Introduction to Hadoop Streaming

Introduction to Hadoop Streaming

Introduction

Hadoop Streaming is a generic API which allows writing Mappers and Reduces in any language. But the basic concept remains the same. Mappers and Reducers receive their input and output on stdin and stdout as (key, value) pairs. Apache Hadoop uses streams as per UNIX standard between your application and Hadoop system. Streaming is the best fit for text processing. The data view is line oriented and processed as a key/value pair separated by ‘tab’ character. The program reads each line and processes it as per the requirement.

Working with Hadoop Streams

In any MapReduce job, we have input and output as key/value pairs. The same concept is true for Streaming API. In Streaming, input and output are always represented as text. The ‘tab’ character is used to separate key and value. The Streaming program uses the ‘tab’ character to split a line into key/value pair. The same procedure is followed for output. The Streaming program writes its output on stdout following the same format as mentioned below.

key1 	 value1 
key2 	 value2 
key3 	 value3 

In this process, each line contains only one key/value pair. So the input to the reducer is sorted so that all the same keys are placed adjacent to one another.

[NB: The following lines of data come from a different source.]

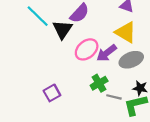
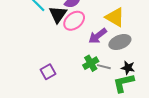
pink ellipse: (87, 49) -> (74, 21), moved
gray line: (114, 97) -> (104, 67), moved

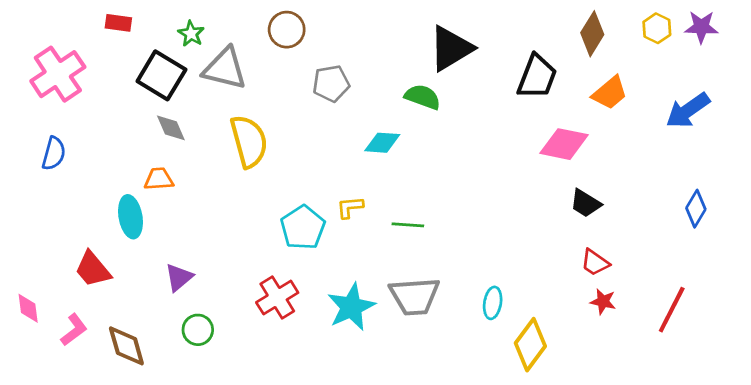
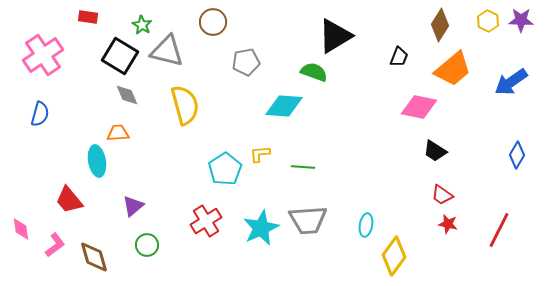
black trapezoid: (537, 77) -> (399, 57), size x0.6
orange trapezoid: (610, 93) -> (453, 69), size x1.4
cyan diamond: (382, 143) -> (284, 106), size x1.4

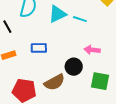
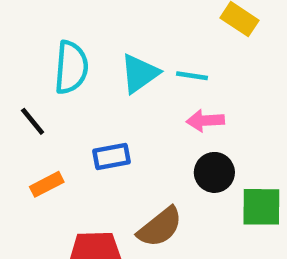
pink arrow: (92, 50) -> (205, 121), moved
black circle: (74, 67) -> (214, 172), moved

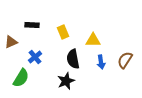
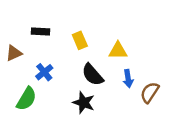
black semicircle: (73, 59) -> (93, 75), turned -30
brown semicircle: (125, 60) -> (150, 92), moved
black star: (66, 81) -> (84, 103), turned -30

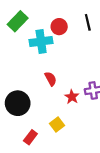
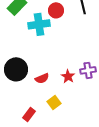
red semicircle: (51, 79) -> (42, 78), moved, turned 96
black circle: (18, 103) -> (16, 69), moved

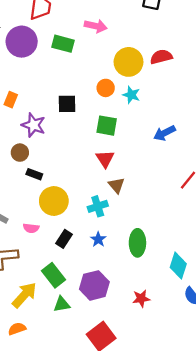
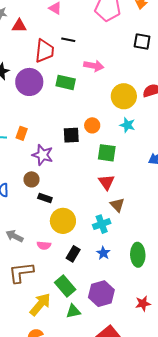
orange circle: (106, 88) -> (92, 125), moved

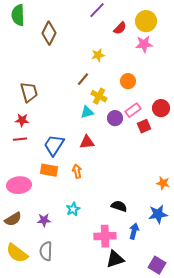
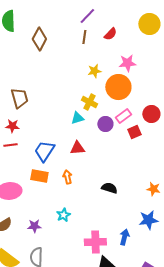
yellow circle: (146, 21) -> (149, 24), moved
pink star: (144, 44) -> (127, 63), moved
yellow star: (98, 55) -> (94, 71), moved
brown line: (83, 79) -> (84, 37), moved, turned -32
orange circle: (128, 81) -> (118, 87), size x1.6
black semicircle: (119, 206) -> (109, 188), moved

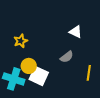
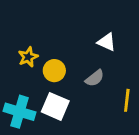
yellow circle: (29, 66) -> (54, 71), moved

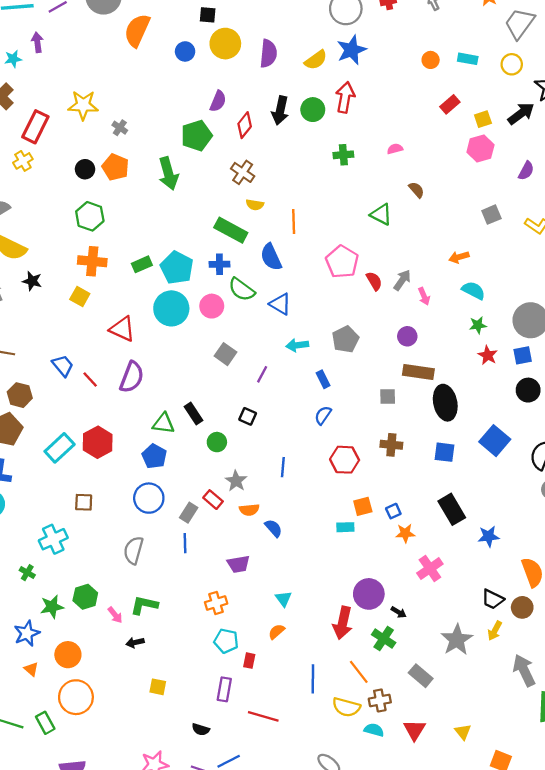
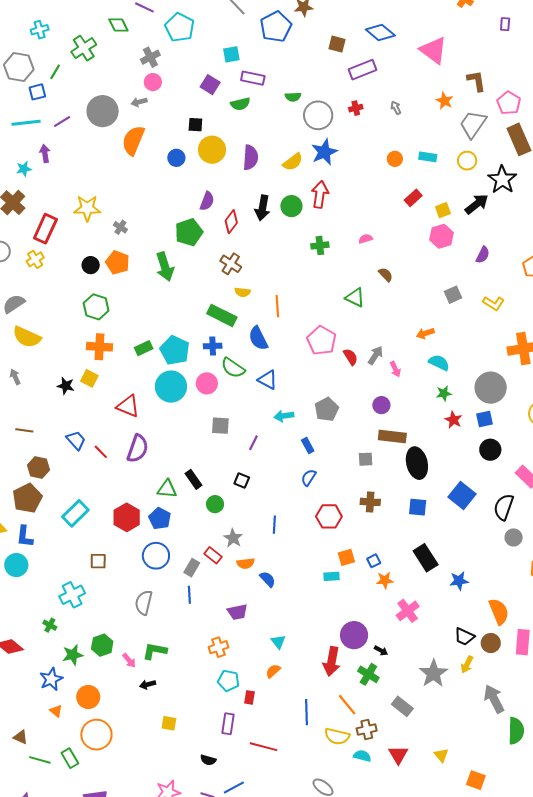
black star: (32, 281) -> (66, 386), moved
gray square: (226, 354) -> (220, 426), turned -30
red hexagon: (98, 442) -> (127, 517), moved

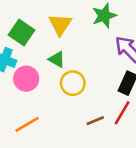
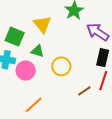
green triangle: (57, 59) -> (37, 51), moved

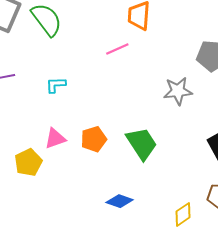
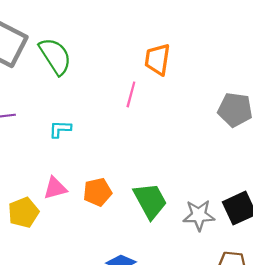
pink line: (117, 49) -> (131, 94), turned -55
gray star: (178, 91) -> (199, 215), moved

Any program or tool can be used as Mapper and Reducer if it is capable of handling input in text format as described above. Other scripts like Perl, Python or Bash can also be used for this purpose, provided all the nodes have an interpreter to understand the language.

Execution Steps

The Hadoop streaming utility allows any script or executable to work as Mapper/Reducer provided they can work with stdin and stdout. In this section I will describe the implementation steps of the Streaming utility. I will assume two sample programs to work as Mapper and Reducer.

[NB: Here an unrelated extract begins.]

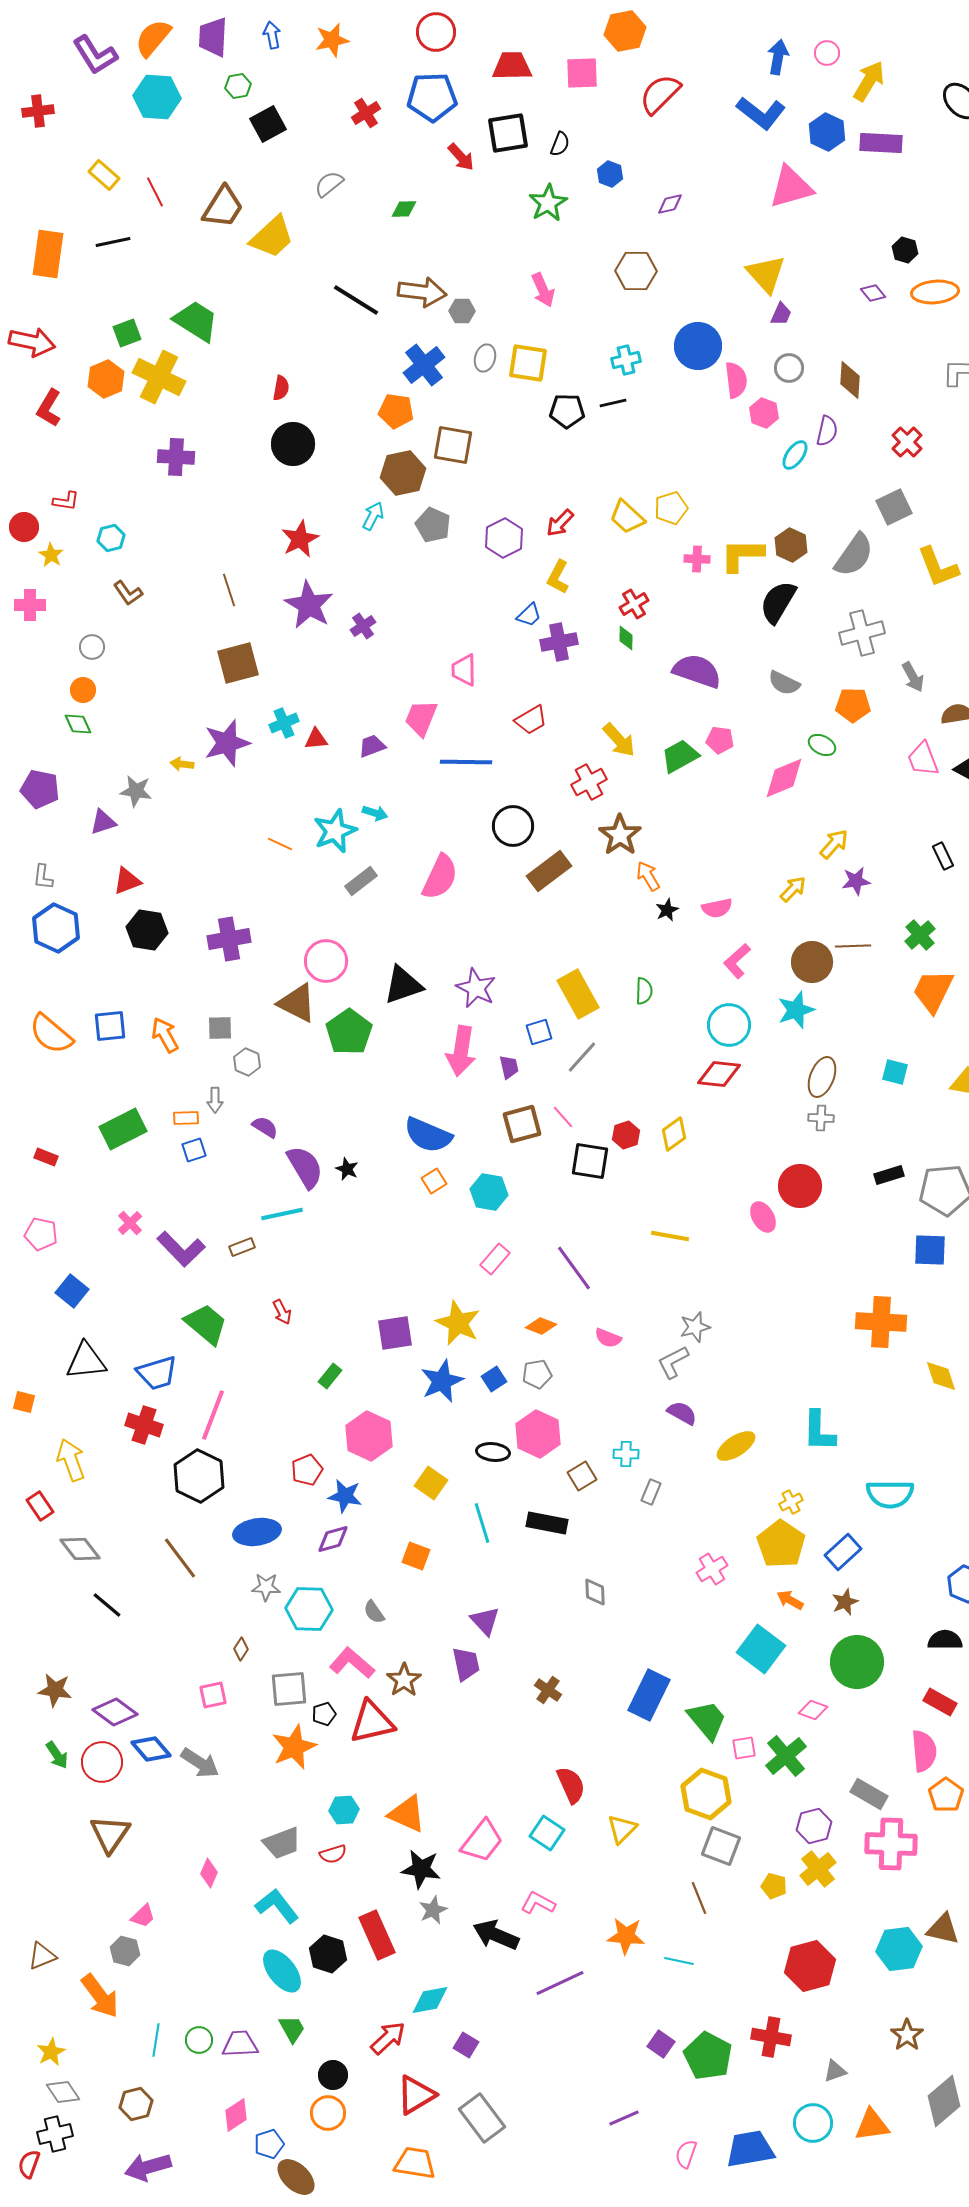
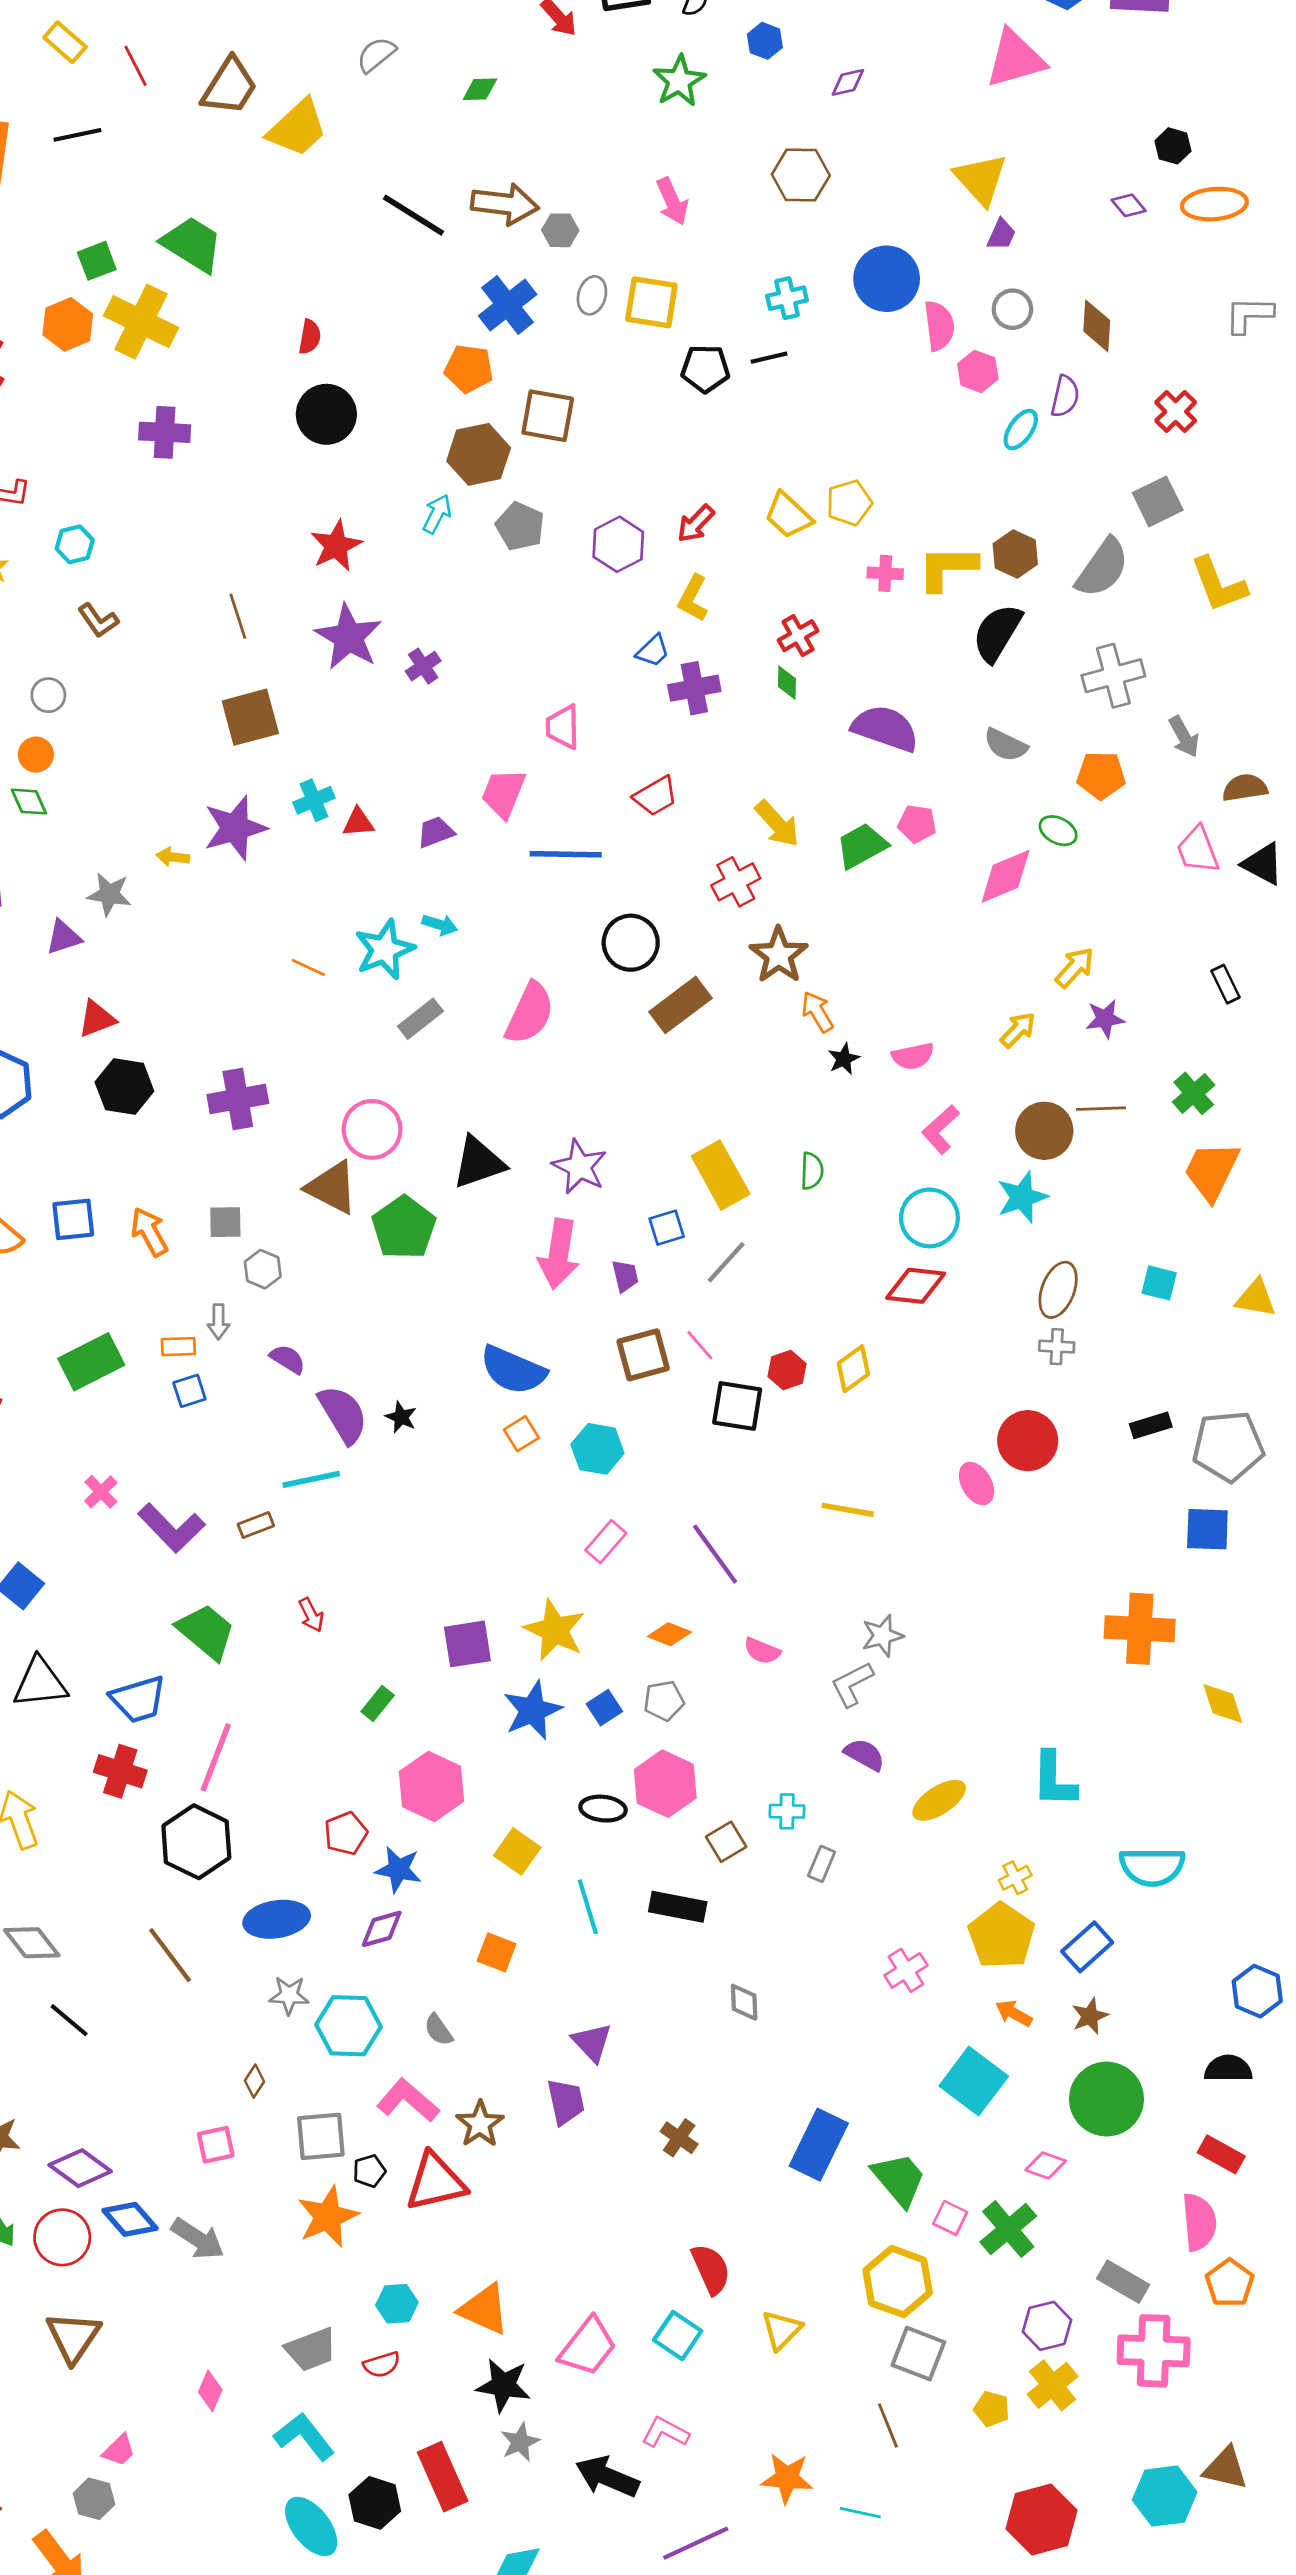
pink square: (744, 1748) -> (950, 2218), turned 35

First, let us check the following command to run a Streaming job. The command does not have any arguments so it will show different usage options as shown below.


Figure 1: Showing Streaming command and usage

Now let us assume streamMapProgram and streamReduceProgramwill work as Mapper and Reducer. These programs can be scripts, executables or any other component capable of taking input from stdin and producing output at stdout. The following command will show how the Mapper and Reducer arguments can be combined with the Streaming command.


Figure 2: Showing input and output arguments

It is assumed that the Mapper and Reducer programs are present in all the nodes before starting the Streaming job.

First, the Mapper task converts the input into lines and places it into the stdin of the process. After this the Mapper collects the output of the process from stdout and converts it into key/value pair. These key/value pairs are the actual output from the Mapper task. The key is the value till the first ‘tab’ character and the remaining portion of the line is considered as value. If there is no ‘tab’ character then the total line is considered as key with value as ‘null’.

The same process is followed when the reducer task runs. First it converts the key/value pairs into lines and put it into the stdin of the process. Then the reducer collects the line output from the stdout of the process and prepare key/value pairs as the final output of the reduce job. The key/value is separated the same way following the first ‘tab’ character.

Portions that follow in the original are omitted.